-- Input follows --

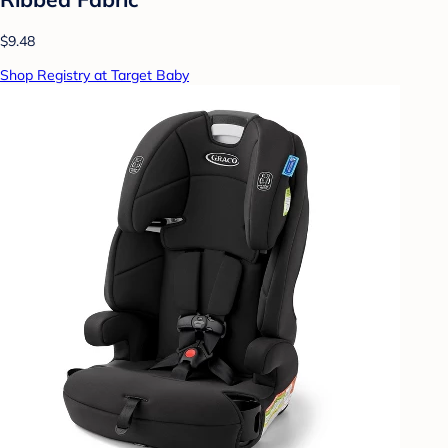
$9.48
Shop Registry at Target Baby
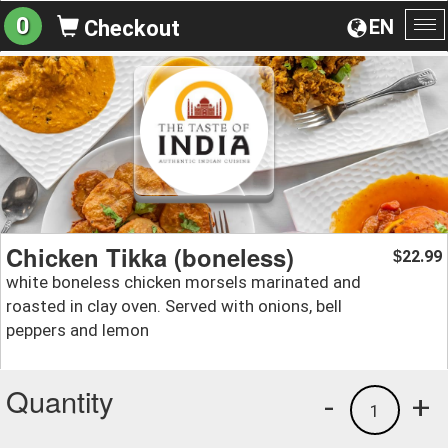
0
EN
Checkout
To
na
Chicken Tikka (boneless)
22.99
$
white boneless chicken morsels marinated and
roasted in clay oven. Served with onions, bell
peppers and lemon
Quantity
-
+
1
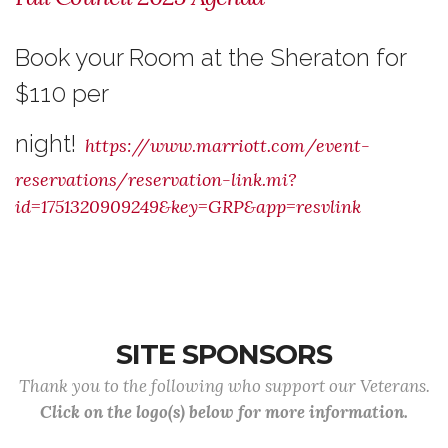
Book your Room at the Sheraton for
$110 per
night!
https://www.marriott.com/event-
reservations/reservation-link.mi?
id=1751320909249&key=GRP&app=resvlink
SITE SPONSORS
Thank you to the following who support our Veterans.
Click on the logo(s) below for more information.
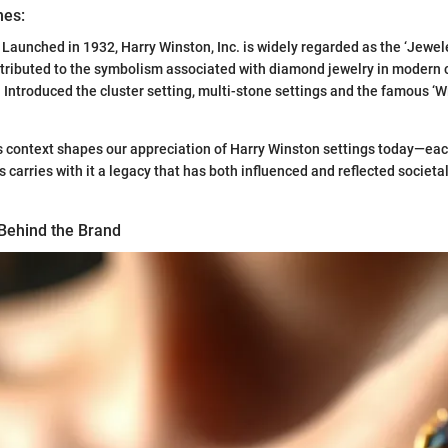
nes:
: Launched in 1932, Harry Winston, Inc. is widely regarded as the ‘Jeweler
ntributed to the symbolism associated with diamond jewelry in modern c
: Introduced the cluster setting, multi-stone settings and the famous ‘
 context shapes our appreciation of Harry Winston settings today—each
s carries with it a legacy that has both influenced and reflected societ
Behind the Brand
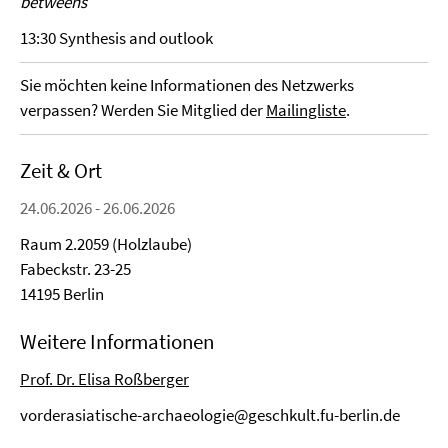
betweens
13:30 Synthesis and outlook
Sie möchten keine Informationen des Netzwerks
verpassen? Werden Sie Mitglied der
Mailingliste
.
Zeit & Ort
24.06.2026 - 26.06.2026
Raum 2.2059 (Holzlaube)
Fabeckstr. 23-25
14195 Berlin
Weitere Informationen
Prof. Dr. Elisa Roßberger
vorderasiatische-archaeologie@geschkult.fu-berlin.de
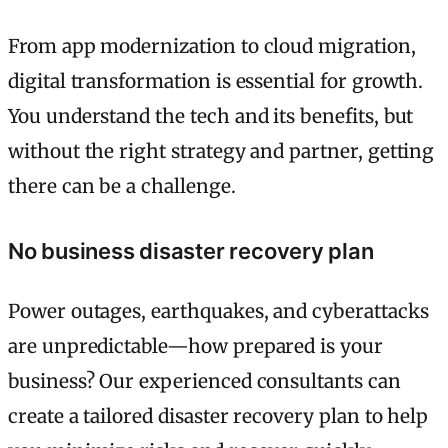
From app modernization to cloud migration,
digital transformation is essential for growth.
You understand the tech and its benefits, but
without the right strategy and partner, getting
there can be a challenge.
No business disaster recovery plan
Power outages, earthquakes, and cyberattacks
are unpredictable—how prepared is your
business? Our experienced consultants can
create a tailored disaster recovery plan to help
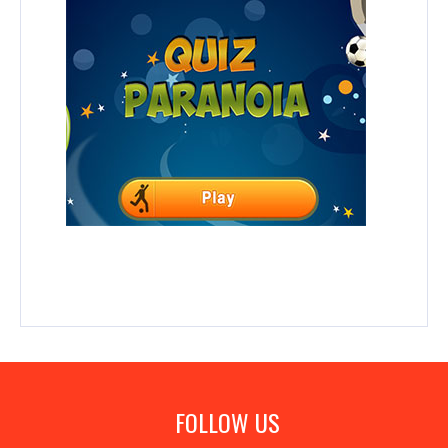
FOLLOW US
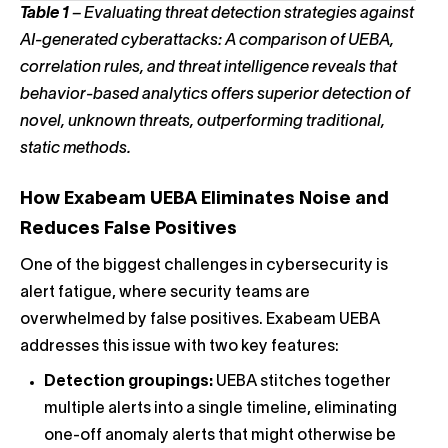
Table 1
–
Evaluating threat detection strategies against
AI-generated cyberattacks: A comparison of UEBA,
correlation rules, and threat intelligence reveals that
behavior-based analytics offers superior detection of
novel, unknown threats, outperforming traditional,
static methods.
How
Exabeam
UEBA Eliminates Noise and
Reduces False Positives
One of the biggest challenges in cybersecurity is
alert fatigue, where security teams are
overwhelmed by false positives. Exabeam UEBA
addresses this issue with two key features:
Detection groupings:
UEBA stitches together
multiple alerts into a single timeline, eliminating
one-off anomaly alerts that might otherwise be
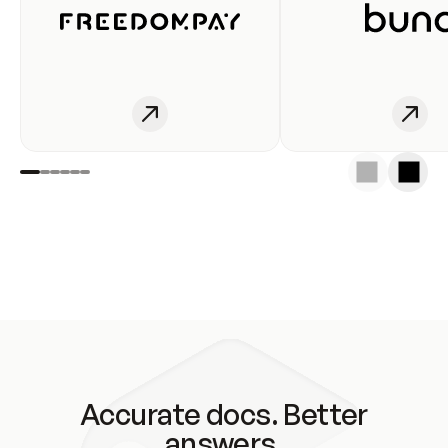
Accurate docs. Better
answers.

-- Input concluded --

§ Problem
For this exercise, return the material word for word and drop each image.

§ Task solution
$9.48
Shop Registry at Target Baby
0
EN
Checkout
To
na
Chicken Tikka (boneless)
22.99
$
white boneless chicken morsels marinated and
roasted in clay oven. Served with onions, bell
peppers and lemon
Quantity
-
+
1
Book your Room at the Sheraton for
$110 per
night!
https://www.marriott.com/event-
reservations/reservation-link.mi?
id=1751320909249&key=GRP&app=resvlink
SITE SPONSORS
Thank you to the following who support our Veterans.
Click on the logo(s) below for more information.
nes:
: Launched in 1932, Harry Winston, Inc. is widely regarded as the ‘Jeweler
ntributed to the symbolism associated with diamond jewelry in modern c
: Introduced the cluster setting, multi-stone settings and the famous ‘
 context shapes our appreciation of Harry Winston settings today—each
s carries with it a legacy that has both influenced and reflected societ
Behind the Brand
betweens
13:30 Synthesis and outlook
Sie möchten keine Informationen des Netzwerks
verpassen? Werden Sie Mitglied der
Mailingliste
.
Zeit & Ort
24.06.2026 - 26.06.2026
Raum 2.2059 (Holzlaube)
Fabeckstr. 23-25
14195 Berlin
Weitere Informationen
Prof. Dr. Elisa Roßberger
vorderasiatische-archaeologie@geschkult.fu-berlin.de
From app modernization to cloud migration,
digital transformation is essential for growth.
You understand the tech and its benefits, but
without the right strategy and partner, getting
there can be a challenge.
No business disaster recovery plan
Power outages, earthquakes, and cyberattacks
are unpredictable—how prepared is your
business? Our experienced consultants can
create a tailored disaster recovery plan to help
FOLLOW US
Table 1
–
Evaluating threat detection strategies against
AI-generated cyberattacks: A comparison of UEBA,
correlation rules, and threat intelligence reveals that
behavior-based analytics offers superior detection of
novel, unknown threats, outperforming traditional,
static methods.
How
Exabeam
UEBA Eliminates Noise and
Reduces False Positives
One of the biggest challenges in cybersecurity is
alert fatigue, where security teams are
overwhelmed by false positives. Exabeam UEBA
addresses this issue with two key features:
Detection groupings:
UEBA stitches together
multiple alerts into a single timeline, eliminating
one-off anomaly alerts that might otherwise be
Accurate docs. Better
answers.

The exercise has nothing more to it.